Another example tuning for meantone would be the TE tuning, which is the default that Breed's popular RTT web tool provides. This gives us a tuning map of ⟨1201.397 1898.446 2788.196]. To answer the same question about 16/15 in this tuning of meantone, we can use the same generator count vector we already found. All we need to do now is map that with this different tuning map. So that gives us 4×1201.397 + (-1)×1898.446 + (-1)×2788.196 = 125.931 cents. So that's our answer for TE meantone.
Cents versus octaves
Sometimes you will see tuning maps given in octaves instead of cents. They work the same exact way.
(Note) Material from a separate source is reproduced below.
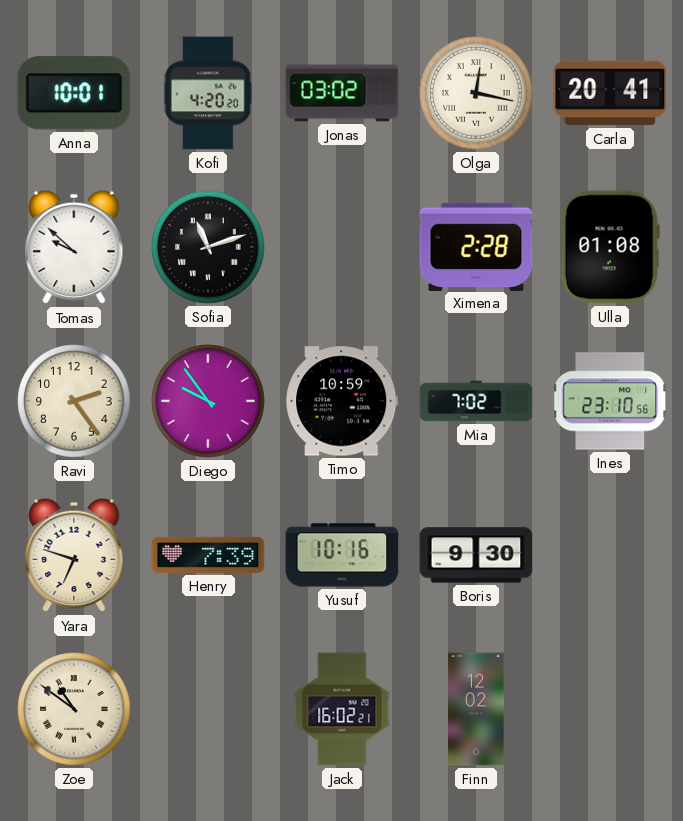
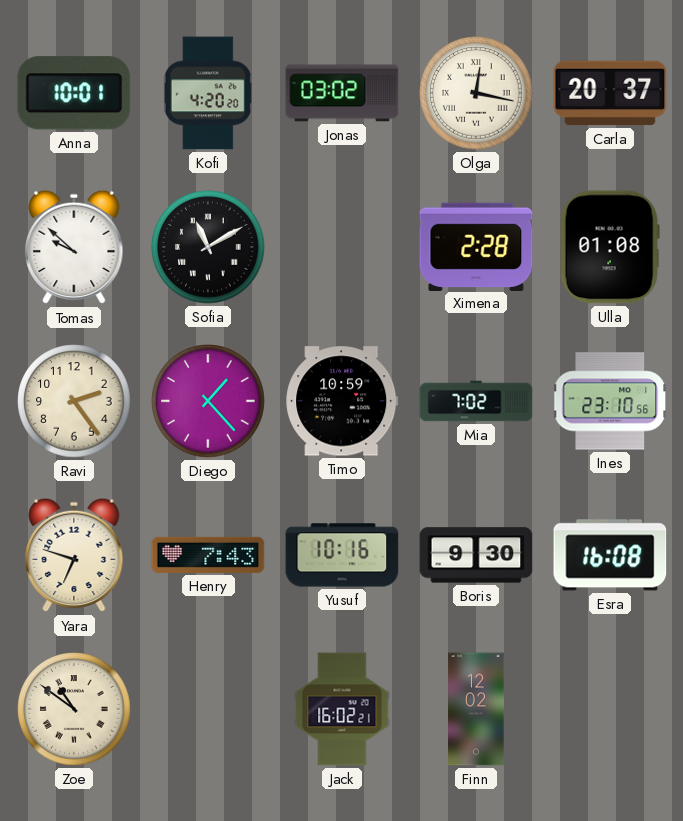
Carla: 20:41 -> 20:37
Sofia: 11:12 -> 11:10
Diego: 9:54 -> 1:23
Henry: 7:39 -> 7:43
Esra: none -> 16:08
The only difference is that these octave-based tuning maps have each entry divided by 1200. For example, the quarter-comma meantone tuning map, in octaves, would be ⟨1200 1896.578 2786.314]/1200 = ⟨1 1.580 2.322]. If we dot product [4 -1 -1⟩ with that, we get 4×1 + (-1)×1.580 + (-1)×2.322 = 0.098, which tells us that 16/15 is a little less than 1/10 of an octave here.
With respect to the JIP
JI can be conceptualized as the temperament where nothing is tempered out, and as such, the untempered primes can be thought of as its generators. So, JI subgroups have tuning maps too; they are all subsets of the entries of the JIP.
With respect to linear algebra
A tuning map can be thought of either as a one-row matrix or as a covector.